Commissioning all this
Here’s how to employ a pipeline in practice:
# Create sample messy data
sample_data = pd.DataFrame({
'name': ['Tara Jamison', 'Jane Smith', 'Lucy Lee', None, 'Clara Clark','Jane Smith'],
'age': [25, -5, 25, 35, 150,-5],
'email': ['taraj@email.com', 'invalid-email', 'lucy@email.com', 'jane@email.com', 'clara@email.com','invalid-email'],
'salary': [50000, 60000, 50000, None, 75000,60000]
})
pipeline = DataPipeline()
result = pipeline.process(sample_data)
The pipeline automatically removes a duplicate record, supports the missing name, filling it with “unknown”, fulfills the missing remuneration with the median value and errors to check the flagship correctness for the negative age and incorrect e -mail message.
🔗 You can find Full GitHub script.
Expanding the pipeline
This pipeline serves as a foundation on which you can resist. Consider these improvements for your specific needs:
Custom cleaning rules: Add a method of cleaning specific to the domain, such as standardization of phone numbers or addresses.
Configurable checking of correctness: Make the pydantic scheme configured so that the same pipeline can support different data types.
Advanced error service: Implement the logic of re -transition errors or automatic correction of typical errors.
Performance optimization: In the case of enormous data sets, consider the employ of vectorized or parallel processing operations.
Wrapping
Data pipelines are not only cleaning individual data sets. It is about building reliable systems that can be maintained.

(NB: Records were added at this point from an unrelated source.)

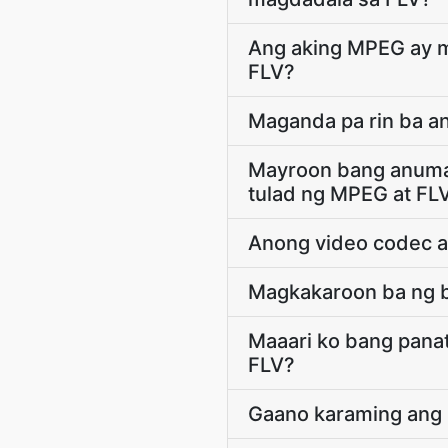
Ang aking MPEG ay ma
FLV?
Maganda pa rin ba an
Mayroon bang anuman
tulad ng MPEG at FL
Anong video codec a
Magkakaroon ba ng b
Maaari ko bang panat
FLV?
Gaano karaming ang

This pipeline approach ensures consistency in various projects and makes it easier to adjust the business rules as the requirements change. Start with this basic pipeline and then adapt it to your specific needs.
The key is to have reliable, reusable, which supports mundane tasks so that you can focus on extracting insights from pure data. Cheerful data cleaning!
Bala Priya C He is a programmer and technical writer from India. He likes to work at the intersection of mathematics, programming, data science and content creation. Its interest areas and specialist knowledge include Devops, Data Science and Natural Language Processing. He likes to read, write, cod and coffee! He is currently working on learning and sharing his knowledge of programmers, creating tutorials, guides, opinions and many others. Bal also creates a coding resource and tutorial review.